◆ Exercise prompt ◆
Filter the records down to the lines that hold the word "klasių", and copy each of those lines.

....

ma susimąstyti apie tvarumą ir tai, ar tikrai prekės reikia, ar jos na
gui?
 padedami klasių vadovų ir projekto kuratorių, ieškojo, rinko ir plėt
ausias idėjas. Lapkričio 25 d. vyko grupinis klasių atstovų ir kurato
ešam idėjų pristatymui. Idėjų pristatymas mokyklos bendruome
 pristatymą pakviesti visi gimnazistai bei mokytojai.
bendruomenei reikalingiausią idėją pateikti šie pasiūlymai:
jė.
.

....

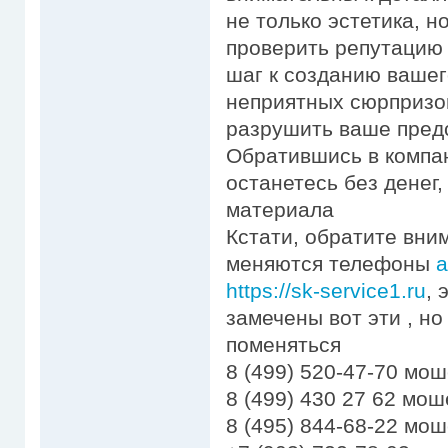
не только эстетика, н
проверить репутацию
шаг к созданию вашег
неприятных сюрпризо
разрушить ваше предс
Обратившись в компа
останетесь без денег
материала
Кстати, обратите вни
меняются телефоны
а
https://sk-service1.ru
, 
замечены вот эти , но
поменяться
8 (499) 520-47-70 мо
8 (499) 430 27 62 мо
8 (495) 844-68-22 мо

....

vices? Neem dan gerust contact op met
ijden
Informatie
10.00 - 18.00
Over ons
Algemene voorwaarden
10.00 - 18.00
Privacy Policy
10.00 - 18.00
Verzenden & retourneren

....

◆ Exercise response ◆
 padedami klasių vadovų ir projekto kuratorių, ieškojo, rinko ir plėt
ausias idėjas. Lapkričio 25 d. vyko grupinis klasių atstovų ir kurato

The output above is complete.